In a trial run late Wednesday, the craft was taken 35,000 feet above U.S. Army's Yuma Proving Ground by a C-17 aircraft and dropped -- making it more of test fall than a test flight. The craft's parachute system performed ideally, enabling Orion to return softly to the Arizona desert sands below.
It was a passing grade for the chute's first high-altitude test. To put extra aerodynamic stress on the system, engineers allowed Orion to free fall for 10 seconds after being dropped from the plane.
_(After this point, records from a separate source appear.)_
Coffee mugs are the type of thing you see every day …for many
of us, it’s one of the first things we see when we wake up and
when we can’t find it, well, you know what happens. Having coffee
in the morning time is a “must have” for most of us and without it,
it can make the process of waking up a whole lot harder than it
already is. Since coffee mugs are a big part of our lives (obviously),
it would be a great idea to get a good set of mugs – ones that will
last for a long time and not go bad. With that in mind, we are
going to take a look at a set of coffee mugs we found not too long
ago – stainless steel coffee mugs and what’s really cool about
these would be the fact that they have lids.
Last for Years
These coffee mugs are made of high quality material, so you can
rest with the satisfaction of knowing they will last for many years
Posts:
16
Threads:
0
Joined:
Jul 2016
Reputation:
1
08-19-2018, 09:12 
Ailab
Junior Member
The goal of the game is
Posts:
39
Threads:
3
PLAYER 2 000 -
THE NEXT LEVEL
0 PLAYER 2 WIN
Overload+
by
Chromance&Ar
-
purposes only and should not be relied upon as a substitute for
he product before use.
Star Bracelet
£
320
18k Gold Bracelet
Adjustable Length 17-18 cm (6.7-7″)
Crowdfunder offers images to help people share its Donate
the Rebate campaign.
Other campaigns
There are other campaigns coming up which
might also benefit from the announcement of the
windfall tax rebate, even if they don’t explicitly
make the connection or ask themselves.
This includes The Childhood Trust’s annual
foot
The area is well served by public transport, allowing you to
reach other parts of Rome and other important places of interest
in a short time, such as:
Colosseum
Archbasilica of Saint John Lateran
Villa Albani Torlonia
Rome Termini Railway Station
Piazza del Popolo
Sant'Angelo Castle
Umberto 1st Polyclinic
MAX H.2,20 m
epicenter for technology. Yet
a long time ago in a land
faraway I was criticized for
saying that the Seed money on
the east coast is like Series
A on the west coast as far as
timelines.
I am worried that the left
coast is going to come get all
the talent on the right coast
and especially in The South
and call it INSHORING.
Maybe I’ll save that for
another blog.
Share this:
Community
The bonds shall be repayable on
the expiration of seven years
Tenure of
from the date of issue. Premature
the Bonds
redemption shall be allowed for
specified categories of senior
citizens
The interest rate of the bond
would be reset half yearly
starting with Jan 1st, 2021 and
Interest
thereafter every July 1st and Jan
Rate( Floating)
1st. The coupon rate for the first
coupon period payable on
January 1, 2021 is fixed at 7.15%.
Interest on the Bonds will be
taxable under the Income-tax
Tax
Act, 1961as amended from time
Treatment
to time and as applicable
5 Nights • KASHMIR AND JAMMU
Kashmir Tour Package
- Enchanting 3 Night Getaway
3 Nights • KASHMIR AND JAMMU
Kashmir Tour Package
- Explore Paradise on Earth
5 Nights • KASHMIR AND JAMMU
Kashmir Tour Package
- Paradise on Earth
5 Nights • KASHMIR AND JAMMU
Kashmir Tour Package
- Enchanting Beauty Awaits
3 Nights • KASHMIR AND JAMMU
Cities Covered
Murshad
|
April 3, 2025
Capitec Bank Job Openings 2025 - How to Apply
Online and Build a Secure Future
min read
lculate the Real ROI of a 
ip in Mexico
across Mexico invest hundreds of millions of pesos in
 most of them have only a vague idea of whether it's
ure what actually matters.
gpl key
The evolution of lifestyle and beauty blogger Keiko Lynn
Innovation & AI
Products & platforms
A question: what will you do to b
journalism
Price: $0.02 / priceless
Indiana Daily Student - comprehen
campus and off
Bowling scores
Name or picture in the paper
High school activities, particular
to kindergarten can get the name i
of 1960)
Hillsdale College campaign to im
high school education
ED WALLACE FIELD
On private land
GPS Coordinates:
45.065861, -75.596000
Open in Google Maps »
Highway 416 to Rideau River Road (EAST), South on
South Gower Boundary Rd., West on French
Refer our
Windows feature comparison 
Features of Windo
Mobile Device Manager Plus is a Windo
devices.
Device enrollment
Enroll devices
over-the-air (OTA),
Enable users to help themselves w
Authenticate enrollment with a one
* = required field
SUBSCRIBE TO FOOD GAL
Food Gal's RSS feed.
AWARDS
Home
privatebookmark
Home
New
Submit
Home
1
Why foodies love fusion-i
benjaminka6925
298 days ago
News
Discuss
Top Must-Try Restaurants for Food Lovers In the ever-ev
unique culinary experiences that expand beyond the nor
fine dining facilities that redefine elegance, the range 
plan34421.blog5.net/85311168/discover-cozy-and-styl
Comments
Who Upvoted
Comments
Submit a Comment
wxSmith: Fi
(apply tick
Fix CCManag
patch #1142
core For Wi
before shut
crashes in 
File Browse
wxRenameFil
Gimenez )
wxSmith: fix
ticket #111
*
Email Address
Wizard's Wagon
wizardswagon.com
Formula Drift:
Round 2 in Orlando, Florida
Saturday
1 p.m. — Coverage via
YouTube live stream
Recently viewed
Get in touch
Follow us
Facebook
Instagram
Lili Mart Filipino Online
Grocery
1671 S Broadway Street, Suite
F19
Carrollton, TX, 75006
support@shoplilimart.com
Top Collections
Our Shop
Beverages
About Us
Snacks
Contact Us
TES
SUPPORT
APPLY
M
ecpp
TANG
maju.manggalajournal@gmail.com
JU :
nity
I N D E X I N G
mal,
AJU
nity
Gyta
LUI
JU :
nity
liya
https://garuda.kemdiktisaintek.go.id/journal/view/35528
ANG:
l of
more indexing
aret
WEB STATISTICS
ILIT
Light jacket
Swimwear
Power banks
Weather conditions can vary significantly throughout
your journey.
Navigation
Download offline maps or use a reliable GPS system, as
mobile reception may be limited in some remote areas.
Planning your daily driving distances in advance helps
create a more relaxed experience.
"We've put the parachutes through their paces in ground and airdrop testing in just about every conceivable way before we begin sending them into space on EFT-1 before the year's done," said Mark Geyer, manager of the Orion mission. "The series of tests has proven the system and will help ensure crew and mission safety for our astronauts in the future."
EFT-1, short for Exploration Flight Test, will be Orion's first true test, a trip to space. Though the craft -- designed to carry humans -- won't bring any astronauts with it during EFT-1, it will travel farther into space than any spacecraft with human-carrying capacity has in more than 40 years.
In December of this year, Orion will be flung some 3,600 miles into the cold of space. It will orbit Earth four times in just four hours before returning.
Before that, though, Orion must successfully complete three more tests -- the first of which, another parachute test, is scheduled for August.